Monday, April 25, 2011
Coretta Scott King
Born on April 27, 1927, Coretta Scott King grew to become an important player in the civil rights movement as an activist fighting for peace and equity around the world. This energy and drive was no surprise to her parents. She was fiesty, could run faster, and she was stronger than other children she grew up with.
Although becoming educated as an African American during this time was difficult (due to racism) Coretta worked hard in her studies (taking her mother's advice) and graduated sixth grade at the head of her class.

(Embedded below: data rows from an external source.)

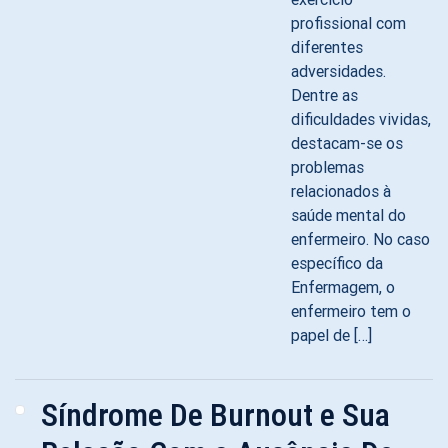
profissional com
diferentes
adversidades.
Dentre as
dificuldades vividas,
destacam-se os
problemas
relacionados à
saúde mental do
enfermeiro. No caso
específico da
Enfermagem, o
enfermeiro tem o
papel de […]
Síndrome De Burnout e Sua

In high school she graduated as valedictorian and she decided to follow her sister to Antioch College (where she won a scholarship). Thoughout her studies she was racially discriminated against in many ways. She would talk to those people in authority, but they would ignore her. She decided to take action and join the NAACP. Coretta became very active in the local branch of the NAACP and graduated with a teaching degree. She took the words of Horace Mann, the founder of Antioch College, to heart: "Be ashamed to die until you have won some victory for humanity."
After graduating from college, Coretta applied to the New England Conservatory of Music and moved to Boston. Things changed in the year 1952. Her friend gave her number a young man who wanted to meet her (who was attending Boston University). On June 18, 1953, Coretta decided to marry this man. This man was Martin Luther King, Jr.. By 1964 they had four children. But this did not slow her down from the passion to fight for civil rights. She raised thousands of dollars for organizations to continue the the quests. She ended up traveling all over the world to help influence change and promote nonviolence. In 1968, whe won the Woman of the Year Award given by the National Association of Radio and Television Announcers.
After her husband's death she vowed to keep his memory alive. The need to fight against inequality and discrimination was her quest. She changed the world for the good of humankind.
This pictures provided a life story to go along with the books message. Photographs of Coretta as a young girl, when she was married, her children, and the marches that she was involved in were captured on the pages.